On Saturday evening in Bangkok, a week and a half after the army seized power in a coup, about a dozen people gathered in the middle of a busy, elevated walkway connecting several of the capital’s most luxurious shopping malls.

As pedestrians trundled past, the protesters sat down, pulled out books such as George Orwell’s “Nineteen Eighty-Four,” a dystopian novel about life in a totalitarian surveillance state — and began to read.

In a country where the army has vowed to crack down on anti-coup protesters demanding elections and a return to civilian rule, in a place where you can be detained for simply holding something that says “Peace Please” in the wrong part of town, the small protest was a major act of defiance — a quiet demonstration against the army’s May 22 seizure of power and the repression that has accompanied it.
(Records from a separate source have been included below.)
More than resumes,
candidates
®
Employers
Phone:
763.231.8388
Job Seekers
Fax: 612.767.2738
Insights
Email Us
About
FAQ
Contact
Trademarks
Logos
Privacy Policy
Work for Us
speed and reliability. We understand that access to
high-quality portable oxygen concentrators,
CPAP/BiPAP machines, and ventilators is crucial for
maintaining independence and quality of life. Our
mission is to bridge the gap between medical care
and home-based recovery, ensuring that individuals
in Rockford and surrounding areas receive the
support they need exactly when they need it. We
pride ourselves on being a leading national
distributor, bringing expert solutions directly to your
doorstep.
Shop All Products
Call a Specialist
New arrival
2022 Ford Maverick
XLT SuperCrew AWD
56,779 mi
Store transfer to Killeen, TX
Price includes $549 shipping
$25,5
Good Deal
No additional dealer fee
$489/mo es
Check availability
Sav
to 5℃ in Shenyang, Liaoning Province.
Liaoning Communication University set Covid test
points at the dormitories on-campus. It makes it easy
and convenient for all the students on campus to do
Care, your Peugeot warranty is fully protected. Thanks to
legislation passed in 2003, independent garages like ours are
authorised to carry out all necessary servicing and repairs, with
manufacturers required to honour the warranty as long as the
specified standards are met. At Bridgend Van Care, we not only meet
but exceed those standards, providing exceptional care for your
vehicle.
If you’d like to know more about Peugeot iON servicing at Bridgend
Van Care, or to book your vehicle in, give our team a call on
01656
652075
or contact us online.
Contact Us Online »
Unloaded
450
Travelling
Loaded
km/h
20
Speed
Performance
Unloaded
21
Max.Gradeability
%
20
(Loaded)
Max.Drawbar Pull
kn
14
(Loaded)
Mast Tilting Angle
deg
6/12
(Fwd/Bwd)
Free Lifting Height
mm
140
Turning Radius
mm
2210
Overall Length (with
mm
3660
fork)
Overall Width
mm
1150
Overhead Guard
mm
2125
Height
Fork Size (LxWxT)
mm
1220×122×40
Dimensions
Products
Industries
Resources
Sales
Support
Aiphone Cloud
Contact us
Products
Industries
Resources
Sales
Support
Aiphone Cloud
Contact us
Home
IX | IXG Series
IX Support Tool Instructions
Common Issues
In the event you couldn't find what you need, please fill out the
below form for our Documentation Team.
“People are angry about this coup, but they can’t express it,” said a human rights activist who asked to be identified only by her nickname, Mook, for fear of being detained.

“So we were looking for an alternative way to resist, a way that is not confrontational,” she said. “And one of those ways is reading.”

Among their books: “Unarmed Insurrection,” “The Politics of Despotic Paternalism,” “The Power of Non-Violent Means.”

Kasama Na Nagara, who works in the financial sector and joined the book-reading protests, said she wanted her voice to be heard. Saturday marked the third protest. They have been careful to avoid soldiers.